I've noticed a chronic issue on these forums where people ask for assistance and they're told to go read such and such. There's only so far someone can go reading documentation that, seemingly, is written by developers, for developers, with zero standardization
on how examples are displayed, if displayed at all. Am I saying if someone asks how to do something you should do the work for them? Definitely not, but giving something more than a reference link and a push out the door would go a long way towards giving
the internet a repository of information to work with your product as well help build experience for people wanting to use it.

Then again, if the business strategy is to keep that knowledge within the confines of paid license users, in an attempt to push more people to pay for the product, continue on.


(Magnus Bäck) #18

If you can provide an example then I'd love to see it.

If you have an XML document with multiple record elements and parse that with the xml filter you'll end up with a JSON document looking something like this:

{
  ...
  "record": [
    {
      "a": "b",
      ...
    },
    {
      "a": "c",
      ...
    },
    ...
  ],
  ...

Adding a

split {
  field => "record"
}

filter will split the event in question in multiple events, like this:

{"a": "b", ...}
{"a": "c", ...}

Before the split filter it might be necessary to rearrange the original event somewhat.

I've noticed a chronic issue on these forums where people ask for assistance and they're told to go read such and such.

Yes, and that might very well be a reasonable response to a question like "how do I do X" if the documentation covers X. On the other hand, "I've read the documentation about X but there are a few things I don't understand, ..." should elicit a more detailed and exact answer.
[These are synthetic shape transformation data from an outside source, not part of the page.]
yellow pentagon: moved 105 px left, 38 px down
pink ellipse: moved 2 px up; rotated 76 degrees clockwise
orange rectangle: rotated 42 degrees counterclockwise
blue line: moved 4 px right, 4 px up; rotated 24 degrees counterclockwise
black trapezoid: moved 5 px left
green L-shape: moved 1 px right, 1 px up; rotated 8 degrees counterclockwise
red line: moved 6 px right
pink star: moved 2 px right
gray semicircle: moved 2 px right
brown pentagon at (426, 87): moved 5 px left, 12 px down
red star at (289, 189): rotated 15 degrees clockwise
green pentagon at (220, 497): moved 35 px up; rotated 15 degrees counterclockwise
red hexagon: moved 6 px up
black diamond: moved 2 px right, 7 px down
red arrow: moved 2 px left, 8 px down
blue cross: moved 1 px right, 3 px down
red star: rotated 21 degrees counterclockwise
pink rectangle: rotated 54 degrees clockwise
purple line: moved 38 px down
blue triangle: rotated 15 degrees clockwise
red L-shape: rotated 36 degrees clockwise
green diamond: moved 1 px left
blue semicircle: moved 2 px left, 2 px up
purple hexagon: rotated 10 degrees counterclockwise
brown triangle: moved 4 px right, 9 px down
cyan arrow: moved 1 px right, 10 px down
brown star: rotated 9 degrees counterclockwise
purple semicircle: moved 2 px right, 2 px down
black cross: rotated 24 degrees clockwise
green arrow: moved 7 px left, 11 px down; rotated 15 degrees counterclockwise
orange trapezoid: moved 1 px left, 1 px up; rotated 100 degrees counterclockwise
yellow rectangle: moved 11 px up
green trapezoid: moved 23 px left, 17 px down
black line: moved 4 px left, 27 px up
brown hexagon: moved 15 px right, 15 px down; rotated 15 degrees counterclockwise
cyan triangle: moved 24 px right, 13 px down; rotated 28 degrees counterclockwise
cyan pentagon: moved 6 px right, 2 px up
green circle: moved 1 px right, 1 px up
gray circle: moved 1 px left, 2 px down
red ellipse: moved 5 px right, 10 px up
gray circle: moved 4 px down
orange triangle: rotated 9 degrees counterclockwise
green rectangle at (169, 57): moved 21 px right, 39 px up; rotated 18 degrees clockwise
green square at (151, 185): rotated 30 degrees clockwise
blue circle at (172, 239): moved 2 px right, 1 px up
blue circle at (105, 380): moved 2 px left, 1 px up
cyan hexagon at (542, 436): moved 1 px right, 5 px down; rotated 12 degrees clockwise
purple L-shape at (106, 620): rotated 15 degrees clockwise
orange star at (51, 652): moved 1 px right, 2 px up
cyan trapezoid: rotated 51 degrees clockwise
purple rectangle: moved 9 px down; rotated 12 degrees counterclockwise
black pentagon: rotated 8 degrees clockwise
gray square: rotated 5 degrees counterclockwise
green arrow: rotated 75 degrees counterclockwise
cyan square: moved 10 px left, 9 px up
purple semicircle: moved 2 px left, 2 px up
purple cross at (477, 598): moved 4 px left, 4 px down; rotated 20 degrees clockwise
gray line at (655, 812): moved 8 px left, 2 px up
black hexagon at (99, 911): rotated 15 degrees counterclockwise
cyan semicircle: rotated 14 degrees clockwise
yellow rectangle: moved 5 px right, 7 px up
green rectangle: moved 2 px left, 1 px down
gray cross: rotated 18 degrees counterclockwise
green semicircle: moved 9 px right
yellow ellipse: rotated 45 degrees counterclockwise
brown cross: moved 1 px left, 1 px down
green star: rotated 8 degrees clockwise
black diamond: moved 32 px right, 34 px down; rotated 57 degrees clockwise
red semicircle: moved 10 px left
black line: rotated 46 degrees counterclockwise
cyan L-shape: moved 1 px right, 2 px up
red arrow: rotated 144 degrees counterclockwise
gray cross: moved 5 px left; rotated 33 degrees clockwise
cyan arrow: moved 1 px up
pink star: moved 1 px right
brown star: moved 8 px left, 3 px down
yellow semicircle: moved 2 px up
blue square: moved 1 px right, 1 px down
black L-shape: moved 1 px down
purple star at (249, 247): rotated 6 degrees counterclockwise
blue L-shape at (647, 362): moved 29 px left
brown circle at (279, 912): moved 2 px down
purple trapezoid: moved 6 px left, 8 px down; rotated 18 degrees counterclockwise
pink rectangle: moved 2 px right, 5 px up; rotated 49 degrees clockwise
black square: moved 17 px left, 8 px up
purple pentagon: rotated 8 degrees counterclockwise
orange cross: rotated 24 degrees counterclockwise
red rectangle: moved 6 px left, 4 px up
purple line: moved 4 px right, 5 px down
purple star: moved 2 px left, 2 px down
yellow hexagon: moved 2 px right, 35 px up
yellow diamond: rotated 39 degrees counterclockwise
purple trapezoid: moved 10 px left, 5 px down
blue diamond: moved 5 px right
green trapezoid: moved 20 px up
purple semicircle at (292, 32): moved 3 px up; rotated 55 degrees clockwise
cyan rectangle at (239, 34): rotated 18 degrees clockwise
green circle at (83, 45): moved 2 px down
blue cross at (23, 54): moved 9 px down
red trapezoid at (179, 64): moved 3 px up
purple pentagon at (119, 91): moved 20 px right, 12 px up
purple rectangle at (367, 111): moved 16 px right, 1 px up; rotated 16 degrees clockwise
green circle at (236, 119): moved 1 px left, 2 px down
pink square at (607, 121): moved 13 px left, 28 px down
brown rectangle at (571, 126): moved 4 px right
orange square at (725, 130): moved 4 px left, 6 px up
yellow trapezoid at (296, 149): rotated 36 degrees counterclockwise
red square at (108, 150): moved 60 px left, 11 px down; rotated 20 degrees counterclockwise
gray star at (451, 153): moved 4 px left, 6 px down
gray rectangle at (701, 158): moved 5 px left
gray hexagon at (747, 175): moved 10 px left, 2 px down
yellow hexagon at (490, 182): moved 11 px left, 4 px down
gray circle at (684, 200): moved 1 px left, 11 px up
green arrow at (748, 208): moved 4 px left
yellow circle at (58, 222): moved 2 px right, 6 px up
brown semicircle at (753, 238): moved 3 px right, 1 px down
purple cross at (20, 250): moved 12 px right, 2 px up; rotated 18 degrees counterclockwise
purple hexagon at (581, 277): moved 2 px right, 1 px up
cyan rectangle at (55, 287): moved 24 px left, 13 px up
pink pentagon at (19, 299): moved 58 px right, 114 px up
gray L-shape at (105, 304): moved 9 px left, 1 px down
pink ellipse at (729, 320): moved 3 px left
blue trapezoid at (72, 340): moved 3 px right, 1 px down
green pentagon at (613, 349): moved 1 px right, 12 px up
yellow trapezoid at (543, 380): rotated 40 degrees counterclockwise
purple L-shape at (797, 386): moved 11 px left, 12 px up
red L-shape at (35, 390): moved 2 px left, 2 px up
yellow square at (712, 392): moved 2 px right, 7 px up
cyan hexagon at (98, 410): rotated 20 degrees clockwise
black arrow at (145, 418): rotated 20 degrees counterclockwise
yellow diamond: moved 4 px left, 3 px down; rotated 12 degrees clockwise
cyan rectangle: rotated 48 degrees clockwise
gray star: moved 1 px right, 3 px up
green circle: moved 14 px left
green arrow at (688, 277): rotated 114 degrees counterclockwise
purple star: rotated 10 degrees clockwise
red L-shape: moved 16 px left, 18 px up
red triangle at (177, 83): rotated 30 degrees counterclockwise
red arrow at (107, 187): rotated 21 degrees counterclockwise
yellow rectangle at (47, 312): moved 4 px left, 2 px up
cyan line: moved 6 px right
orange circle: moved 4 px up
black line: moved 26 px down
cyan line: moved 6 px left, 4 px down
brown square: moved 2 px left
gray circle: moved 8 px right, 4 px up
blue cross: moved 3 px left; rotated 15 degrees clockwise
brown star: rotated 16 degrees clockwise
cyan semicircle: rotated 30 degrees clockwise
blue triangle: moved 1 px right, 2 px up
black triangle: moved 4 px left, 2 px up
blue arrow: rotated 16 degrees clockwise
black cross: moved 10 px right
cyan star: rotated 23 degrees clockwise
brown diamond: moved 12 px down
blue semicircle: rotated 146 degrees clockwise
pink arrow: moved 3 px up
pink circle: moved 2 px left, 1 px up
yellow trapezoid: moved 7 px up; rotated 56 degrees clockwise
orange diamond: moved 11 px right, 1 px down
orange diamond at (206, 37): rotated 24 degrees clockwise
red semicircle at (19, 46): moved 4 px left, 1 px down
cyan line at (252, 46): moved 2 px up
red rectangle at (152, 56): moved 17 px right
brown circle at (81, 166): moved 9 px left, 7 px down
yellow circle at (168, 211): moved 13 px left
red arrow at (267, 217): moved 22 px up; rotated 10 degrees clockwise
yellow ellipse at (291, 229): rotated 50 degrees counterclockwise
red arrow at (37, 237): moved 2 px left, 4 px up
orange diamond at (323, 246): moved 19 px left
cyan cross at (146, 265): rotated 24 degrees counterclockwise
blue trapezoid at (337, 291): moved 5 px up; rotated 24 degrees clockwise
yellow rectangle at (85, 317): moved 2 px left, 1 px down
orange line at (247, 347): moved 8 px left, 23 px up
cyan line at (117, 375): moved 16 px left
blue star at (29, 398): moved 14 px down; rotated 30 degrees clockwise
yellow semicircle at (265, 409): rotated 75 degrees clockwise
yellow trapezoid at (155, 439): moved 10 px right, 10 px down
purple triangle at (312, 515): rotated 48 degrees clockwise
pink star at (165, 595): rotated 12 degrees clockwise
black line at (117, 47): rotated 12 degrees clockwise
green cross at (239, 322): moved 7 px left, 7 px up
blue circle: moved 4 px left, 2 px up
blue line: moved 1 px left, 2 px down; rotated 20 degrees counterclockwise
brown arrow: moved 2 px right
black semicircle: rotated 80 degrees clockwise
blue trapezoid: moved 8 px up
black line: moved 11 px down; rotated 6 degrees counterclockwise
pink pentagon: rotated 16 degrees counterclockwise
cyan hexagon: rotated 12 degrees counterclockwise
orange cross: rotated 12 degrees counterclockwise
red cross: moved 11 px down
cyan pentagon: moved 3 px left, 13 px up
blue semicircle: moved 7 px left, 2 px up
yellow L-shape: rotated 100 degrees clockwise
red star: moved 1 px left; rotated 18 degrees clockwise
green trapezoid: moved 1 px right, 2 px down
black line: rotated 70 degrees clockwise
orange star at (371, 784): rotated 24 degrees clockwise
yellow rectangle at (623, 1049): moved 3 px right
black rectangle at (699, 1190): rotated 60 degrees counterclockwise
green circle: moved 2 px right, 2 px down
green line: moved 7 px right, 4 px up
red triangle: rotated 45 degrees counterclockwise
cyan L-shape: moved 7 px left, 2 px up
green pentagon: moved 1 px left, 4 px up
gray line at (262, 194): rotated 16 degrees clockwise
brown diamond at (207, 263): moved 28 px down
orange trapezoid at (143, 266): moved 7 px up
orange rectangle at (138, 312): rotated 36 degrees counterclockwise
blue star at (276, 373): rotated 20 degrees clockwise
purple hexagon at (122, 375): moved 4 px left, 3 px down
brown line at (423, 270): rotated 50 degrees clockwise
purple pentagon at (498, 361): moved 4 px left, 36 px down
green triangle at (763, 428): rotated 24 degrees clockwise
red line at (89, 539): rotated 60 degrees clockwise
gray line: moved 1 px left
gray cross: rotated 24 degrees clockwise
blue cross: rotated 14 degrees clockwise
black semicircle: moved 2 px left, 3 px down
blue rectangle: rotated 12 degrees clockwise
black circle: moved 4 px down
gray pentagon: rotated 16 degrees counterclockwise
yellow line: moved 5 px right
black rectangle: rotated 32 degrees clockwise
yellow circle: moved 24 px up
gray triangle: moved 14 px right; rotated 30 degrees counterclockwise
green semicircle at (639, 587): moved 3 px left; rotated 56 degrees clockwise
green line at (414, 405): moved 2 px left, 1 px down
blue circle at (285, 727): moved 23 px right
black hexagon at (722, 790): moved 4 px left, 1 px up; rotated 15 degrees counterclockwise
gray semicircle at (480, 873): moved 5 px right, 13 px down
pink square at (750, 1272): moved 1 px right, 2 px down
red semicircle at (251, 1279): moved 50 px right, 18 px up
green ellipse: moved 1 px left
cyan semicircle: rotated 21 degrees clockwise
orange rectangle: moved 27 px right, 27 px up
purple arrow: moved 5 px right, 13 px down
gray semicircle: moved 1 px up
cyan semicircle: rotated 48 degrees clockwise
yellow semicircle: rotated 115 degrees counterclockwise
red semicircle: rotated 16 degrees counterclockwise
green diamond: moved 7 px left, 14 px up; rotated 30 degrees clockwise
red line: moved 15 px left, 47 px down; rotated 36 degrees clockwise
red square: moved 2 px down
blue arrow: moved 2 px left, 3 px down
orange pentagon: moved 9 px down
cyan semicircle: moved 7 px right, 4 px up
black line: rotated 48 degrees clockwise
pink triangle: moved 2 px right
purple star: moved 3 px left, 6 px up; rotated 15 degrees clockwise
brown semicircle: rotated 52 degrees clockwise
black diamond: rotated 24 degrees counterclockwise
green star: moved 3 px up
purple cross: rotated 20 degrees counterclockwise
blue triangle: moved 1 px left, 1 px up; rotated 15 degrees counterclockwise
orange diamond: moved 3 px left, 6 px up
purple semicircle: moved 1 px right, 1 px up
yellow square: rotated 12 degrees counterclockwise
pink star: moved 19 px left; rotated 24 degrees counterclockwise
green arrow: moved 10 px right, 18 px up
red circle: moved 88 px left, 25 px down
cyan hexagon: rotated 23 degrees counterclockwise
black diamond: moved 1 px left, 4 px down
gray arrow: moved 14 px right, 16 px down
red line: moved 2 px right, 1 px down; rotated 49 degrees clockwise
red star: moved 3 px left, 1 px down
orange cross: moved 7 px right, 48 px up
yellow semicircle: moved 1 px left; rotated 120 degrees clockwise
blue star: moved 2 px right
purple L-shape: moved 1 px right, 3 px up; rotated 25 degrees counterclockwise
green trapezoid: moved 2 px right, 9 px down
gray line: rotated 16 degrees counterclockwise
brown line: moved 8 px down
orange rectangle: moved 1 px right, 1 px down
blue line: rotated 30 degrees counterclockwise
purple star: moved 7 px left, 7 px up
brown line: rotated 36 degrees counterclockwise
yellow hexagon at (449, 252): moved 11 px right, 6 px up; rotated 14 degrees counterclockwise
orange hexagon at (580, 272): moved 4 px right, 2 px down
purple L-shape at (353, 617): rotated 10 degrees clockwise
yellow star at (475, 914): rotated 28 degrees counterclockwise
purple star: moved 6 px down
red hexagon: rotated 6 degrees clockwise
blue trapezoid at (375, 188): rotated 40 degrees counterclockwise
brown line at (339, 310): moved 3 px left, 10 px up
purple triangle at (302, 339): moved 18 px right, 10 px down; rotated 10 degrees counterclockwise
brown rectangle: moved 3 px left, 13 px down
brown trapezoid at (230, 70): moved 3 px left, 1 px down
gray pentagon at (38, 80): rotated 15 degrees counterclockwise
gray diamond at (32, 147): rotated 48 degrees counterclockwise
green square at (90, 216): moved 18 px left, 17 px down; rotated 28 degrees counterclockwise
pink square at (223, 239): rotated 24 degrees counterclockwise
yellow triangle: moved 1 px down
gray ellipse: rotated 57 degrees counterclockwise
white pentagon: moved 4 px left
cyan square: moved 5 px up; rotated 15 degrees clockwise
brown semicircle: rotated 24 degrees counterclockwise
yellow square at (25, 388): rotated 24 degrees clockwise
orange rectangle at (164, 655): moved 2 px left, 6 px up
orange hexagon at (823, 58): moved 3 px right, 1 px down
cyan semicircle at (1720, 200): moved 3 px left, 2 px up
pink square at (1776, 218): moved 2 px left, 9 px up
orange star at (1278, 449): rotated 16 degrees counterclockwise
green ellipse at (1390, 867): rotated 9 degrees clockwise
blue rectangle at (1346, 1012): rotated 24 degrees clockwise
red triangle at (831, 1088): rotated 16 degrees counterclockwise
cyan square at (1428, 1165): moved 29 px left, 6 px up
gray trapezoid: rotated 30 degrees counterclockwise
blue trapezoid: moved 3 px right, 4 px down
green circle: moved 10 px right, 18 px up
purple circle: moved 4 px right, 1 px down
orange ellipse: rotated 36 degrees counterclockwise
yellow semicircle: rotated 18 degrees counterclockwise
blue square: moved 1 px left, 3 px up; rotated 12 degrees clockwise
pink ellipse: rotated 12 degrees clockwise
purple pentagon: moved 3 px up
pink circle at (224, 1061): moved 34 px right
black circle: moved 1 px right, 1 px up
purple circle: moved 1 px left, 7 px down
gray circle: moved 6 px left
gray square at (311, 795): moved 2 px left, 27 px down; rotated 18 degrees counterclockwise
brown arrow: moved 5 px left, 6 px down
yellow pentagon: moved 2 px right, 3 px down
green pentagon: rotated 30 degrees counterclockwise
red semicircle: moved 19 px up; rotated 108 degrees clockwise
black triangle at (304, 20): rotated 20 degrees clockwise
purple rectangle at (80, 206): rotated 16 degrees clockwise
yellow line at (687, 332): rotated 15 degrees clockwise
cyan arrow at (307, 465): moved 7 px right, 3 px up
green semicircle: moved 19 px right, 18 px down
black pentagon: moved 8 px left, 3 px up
As I don't work for Elastic I can't comment on their prioritization of this support channel.


(Walker) #19

I see...I may tinker with this tonight then and see where I get. At present, it seems like I am adding complexity to the pipe by adding another file processing stage but I'll see where it gets me. Thank you for the example.

Though I am left with an immediate question, the split filter says it creates a clone of the data, leaving the original data intact. Am I correct to think that multiline would put everything into a single line into field a, then split would turn around and clone everything into field b, then the xml filter would process b into field c-z? If that's the case, outside of debugging, would there be any value in retaining the original multiline field, it seems like there wouldn't be.


(Magnus Bäck) #20

The xml filter would come before the split filter. The latter doesn't touch any fields except the one in the field option ("record" in my previous example). Most of the other fields can probable be deleted, either before or after the split filter. A prune filter can be helpful if you don't want to enumerate all possible names of fields you want to get rid of.